# What you should do:
In the records below, begin at the line that has "AFC CHAMPIONS LEAGUE 2" and stop after the line that has "ILLUSTRATEURS"; quote those lines verbatim and nothing more.

(Dataset items)
------------------------------------
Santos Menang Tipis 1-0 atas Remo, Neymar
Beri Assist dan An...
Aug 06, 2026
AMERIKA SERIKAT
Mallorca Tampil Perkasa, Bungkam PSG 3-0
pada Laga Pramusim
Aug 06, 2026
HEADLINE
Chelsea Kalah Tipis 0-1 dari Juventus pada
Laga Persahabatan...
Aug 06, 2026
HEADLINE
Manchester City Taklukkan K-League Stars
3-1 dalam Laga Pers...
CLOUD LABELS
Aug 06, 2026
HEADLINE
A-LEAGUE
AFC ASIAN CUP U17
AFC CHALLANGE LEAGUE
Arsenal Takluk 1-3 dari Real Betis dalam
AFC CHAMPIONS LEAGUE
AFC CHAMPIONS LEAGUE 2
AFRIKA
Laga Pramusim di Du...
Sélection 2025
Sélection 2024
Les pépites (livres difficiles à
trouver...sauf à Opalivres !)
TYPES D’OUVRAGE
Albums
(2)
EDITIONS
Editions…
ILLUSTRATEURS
------------------------------------
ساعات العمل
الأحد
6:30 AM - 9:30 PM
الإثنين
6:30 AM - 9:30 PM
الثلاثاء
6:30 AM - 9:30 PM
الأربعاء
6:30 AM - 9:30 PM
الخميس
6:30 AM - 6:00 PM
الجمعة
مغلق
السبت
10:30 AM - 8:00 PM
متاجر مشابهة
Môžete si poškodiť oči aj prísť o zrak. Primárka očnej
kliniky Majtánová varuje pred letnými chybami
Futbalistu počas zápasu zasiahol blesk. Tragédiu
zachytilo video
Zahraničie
------------------------------------
# Written solution:
AFC CHAMPIONS LEAGUE 2
AFRIKA
Laga Pramusim di Du...
Sélection 2025
Sélection 2024
Les pépites (livres difficiles à
trouver...sauf à Opalivres !)
TYPES D’OUVRAGE
Albums
(2)
EDITIONS
Editions…
ILLUSTRATEURS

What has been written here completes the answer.